* AIM OF THE TASK
With the pictures left out, retype exactly the lines below starting at the line that contains "starea mea psihică se alterează" and ending at the line that contains "trying/9781496471895".
---------- RECORDS SUPPLIED
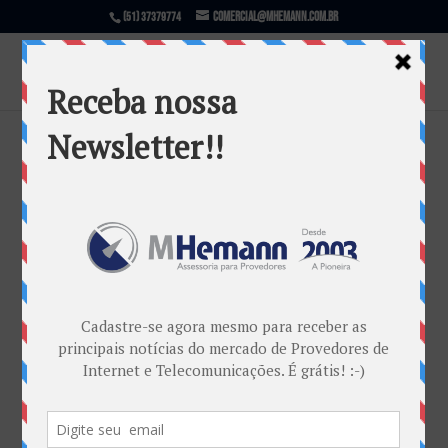
comercial@mhemann.com.br
(51) 37379774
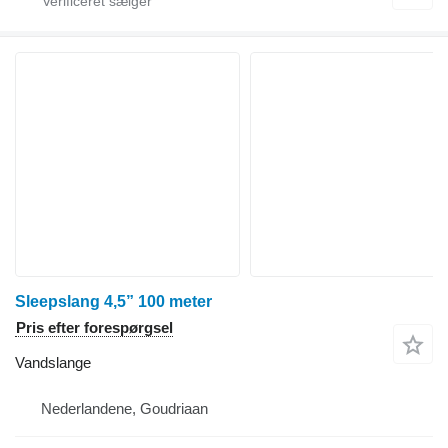
Sleepslang 4,5” 100 meter
Pris efter forespørgsel
Vandslange
Nederlandene, Goudriaan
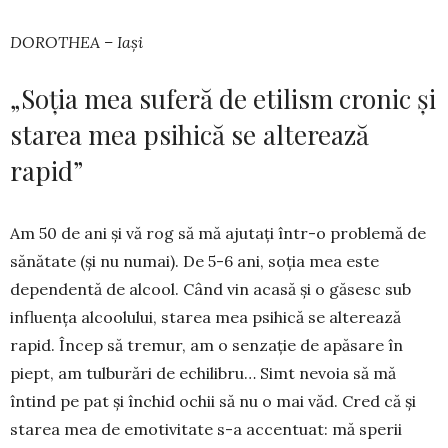
DOROTHEA – Iași
„Soția mea suferă de etilism cronic și
starea mea psihică se alterează
rapid”
Am 50 de ani și vă rog să mă ajutați într-o pro­blemă de
sănătate (și nu numai). De 5-6 ani, soția mea este
dependentă de alcool. Când vin acasă și o găsesc sub
influența al­coolu­lui, starea mea psihică se alte­rea­ză
rapid. Încep să tremur, am o senzație de apă­sare în
piept, am tulburări de echi­libru… Simt nevoia să mă
întind pe pat și închid ochii să nu o mai văd. Cred că și
starea mea de emotivitate s-a accentuat: mă sperii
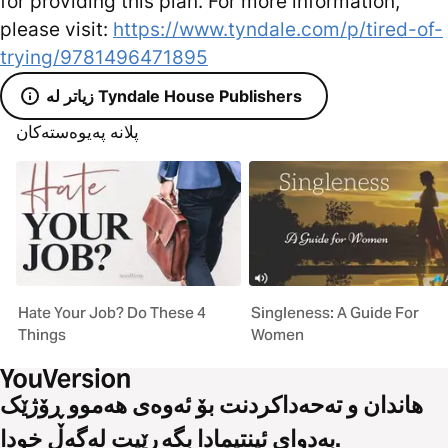
for providing this plan. For more information,
please visit:
https://www.tyndale.com/p/tired-of-
trying/9781496471895
زیاتر لە Tyndale House Publishers
پلانە پەیوەستەکان
Hate Your Job? Do These 4
Singleness: A Guide For
Things
Women
هاندان و تەحەداکردنت بۆ ئەوەی هەموو ڕۆژێک
بەدوای ئینتیمادا بگەڕێیت لەگەڵ خودا.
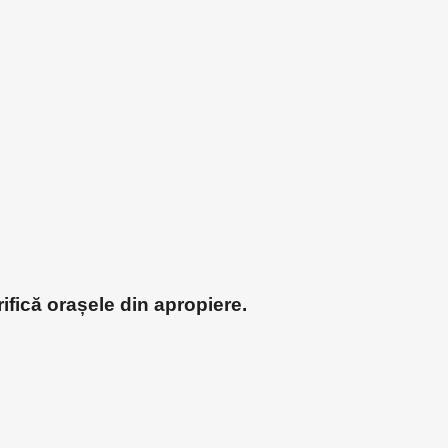
ifică orașele din apropiere.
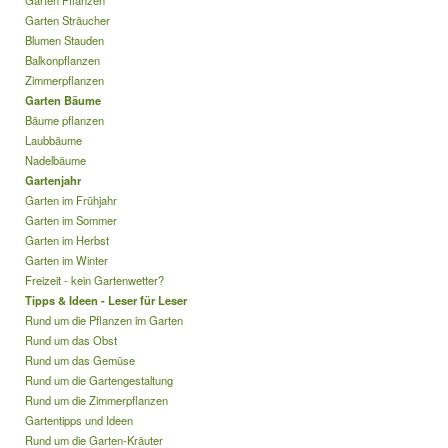
Garten Pflanzen
Garten Sträucher
Blumen Stauden
Balkonpflanzen
Zimmerpflanzen
Garten Bäume
Bäume pflanzen
Laubbäume
Nadelbäume
Gartenjahr
Garten im Frühjahr
Garten im Sommer
Garten im Herbst
Garten im Winter
Freizeit - kein Gartenwetter?
Tipps & Ideen - Leser für Leser
Rund um die Pflanzen im Garten
Rund um das Obst
Rund um das Gemüse
Rund um die Gartengestaltung
Rund um die Zimmerpflanzen
Gartentipps und Ideen
Rund um die Garten-Kräuter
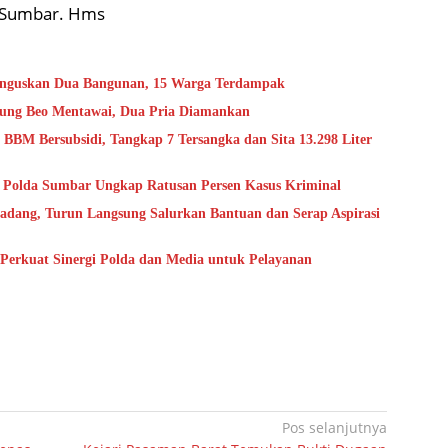
a Sumbar. Hms
nguskan Dua Bangunan, 15 Warga Terdampak
ung Beo Mentawai, Dua Pria Diamankan
BM Bersubsidi, Tangkap 7 Tersangka dan Sita 13.298 Liter
, Polda Sumbar Ungkap Ratusan Persen Kasus Kriminal
adang, Turun Langsung Salurkan Bantuan dan Serap Aspirasi
Perkuat Sinergi Polda dan Media untuk Pelayanan
Pos selanjutnya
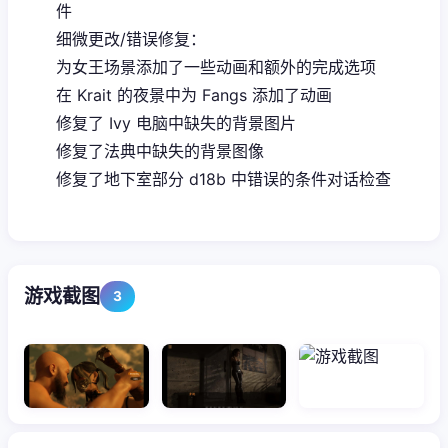
件
细微更改/错误修复：
为女王场景添加了一些动画和额外的完成选项
在 Krait 的夜景中为 Fangs 添加了动画
修复了 Ivy 电脑中缺失的背景图片
修复了法典中缺失的背景图像
修复了地下室部分 d18b 中错误的条件对话检查
游戏截图
3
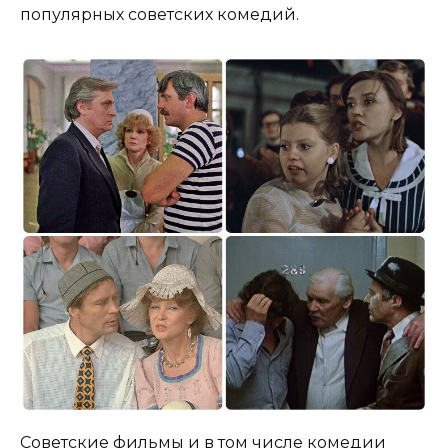
популярных советских комедий.
Советские фильмы и в том числе комедии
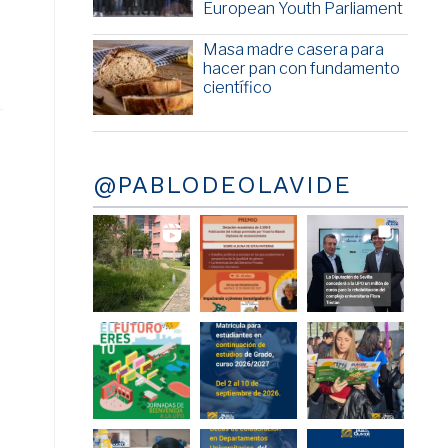
European Youth Parliament
Masa madre casera para
hacer pan con fundamento
científico
@PABLODEOLAVIDE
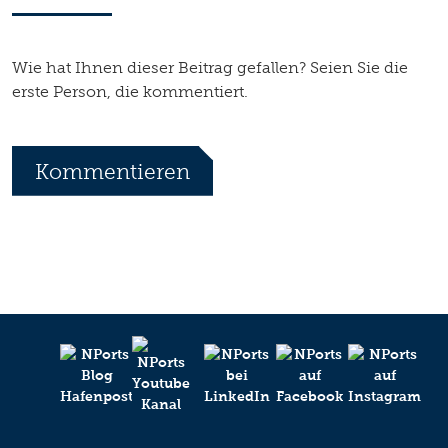
Wie hat Ihnen dieser Beitrag gefallen? Seien Sie die
erste Person, die kommentiert.
Kommentieren
*
Ihr Name
Ihr Kommentar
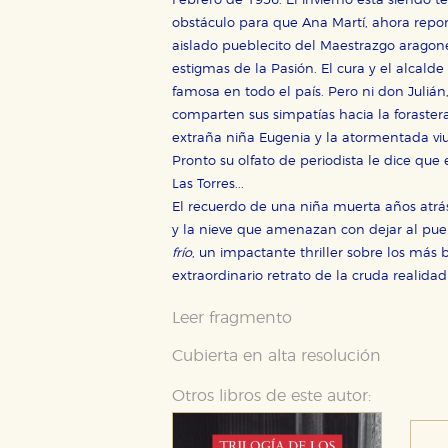
Febrero de 1956. El invierno está siendo t
obstáculo para que Ana Martí, ahora repo
aislado pueblecito del Maestrazgo aragoné
estigmas de la Pasión. El cura y el alcald
famosa en todo el país. Pero ni don Julián
comparten sus simpatías hacia la forastera
extraña niña Eugenia y la atormentada vi
Pronto su olfato de periodista le dice que
Las Torres...
CONFIGURACIÓN DE CO
El recuerdo de una niña muerta años atrás e
y la nieve que amenazan con dejar al pue
frío
, un impactante thriller sobre los más 
extraordinario retrato de la cruda realida
Cookies necesarias
Estas cookies son necesarias pa
Leer fragmento
hacerlo desde el navegador, p
Cubierta en alta resolución
Cookies de rendimiento y analí
Estas cookies se utilizan para
Otros libros de este autor:
configuraciones de servicios p
tanto, es anónima.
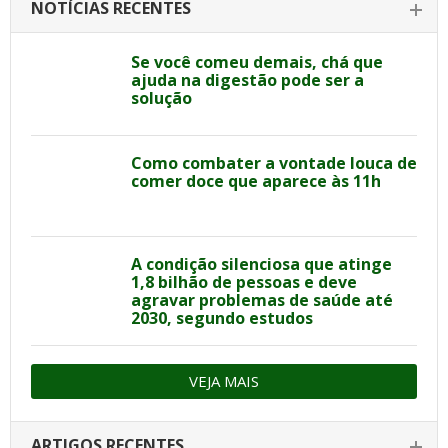
NOTÍCIAS RECENTES
Se você comeu demais, chá que
ajuda na digestão pode ser a
solução
Como combater a vontade louca de
comer doce que aparece às 11h
A condição silenciosa que atinge
1,8 bilhão de pessoas e deve
agravar problemas de saúde até
2030, segundo estudos
VEJA MAIS
ARTIGOS RECENTES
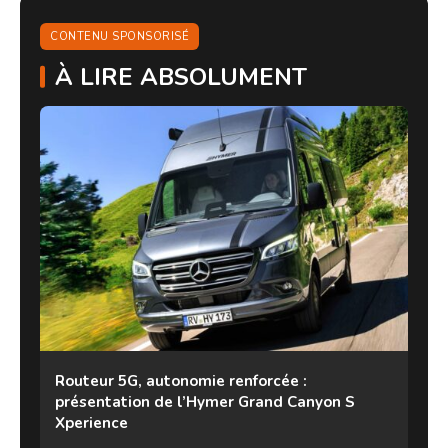
CONTENU SPONSORISÉ
À LIRE ABSOLUMENT
Routeur 5G, autonomie renforcée :
présentation de l’Hymer Grand Canyon S
Xperience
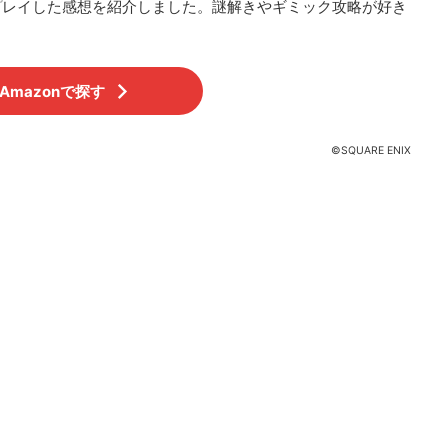
プレイした感想を紹介しました。謎解きやギミック攻略が好き
Amazonで探す
©SQUARE ENIX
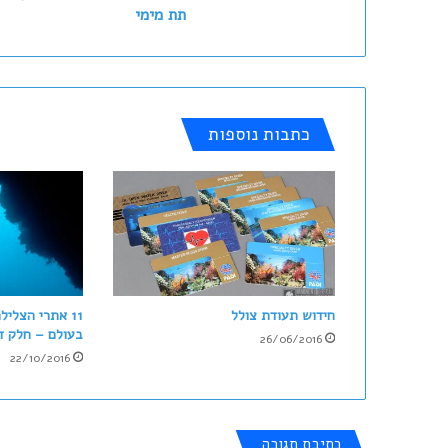
תת מימי
כתבות נוספות
חידוש תעודת צולל
11 אתרי הצלי
בעולם – חלק ד
26/06/2016
22/10/2016
כתיבת תגובה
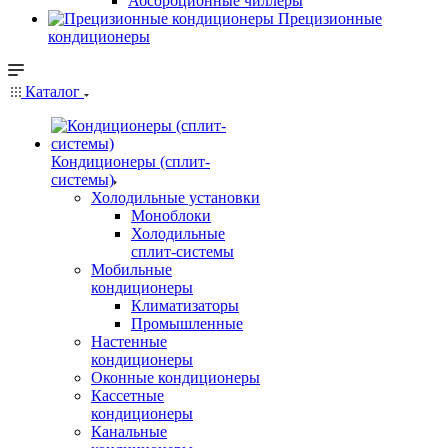
Абсорбционные чиллеры
Прецизионные
кондиционеры
Каталог
Кондиционеры (сплит-
системы)
Холодильные установки
Моноблоки
Холодильные
сплит-системы
Мобильные
кондиционеры
Климатизаторы
Промышленные
Настенные
кондиционеры
Оконные кондиционеры
Кассетные
кондиционеры
Канальные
--------------------
* OUTPUT FOR THIS TASK
starea mea psihică se alterează
rapid”
Am 50 de ani și vă rog să mă ajutați într-o pro­blemă de
sănătate (și nu numai). De 5-6 ani, soția mea este
dependentă de alcool. Când vin acasă și o găsesc sub
influența al­coolu­lui, starea mea psihică se alte­rea­ză
rapid. Încep să tremur, am o senzație de apă­sare în
piept, am tulburări de echi­libru… Simt nevoia să mă
întind pe pat și închid ochii să nu o mai văd. Cred că și
starea mea de emotivitate s-a accentuat: mă sperii
for providing this plan. For more information,
please visit:
https://www.tyndale.com/p/tired-of-
trying/9781496471895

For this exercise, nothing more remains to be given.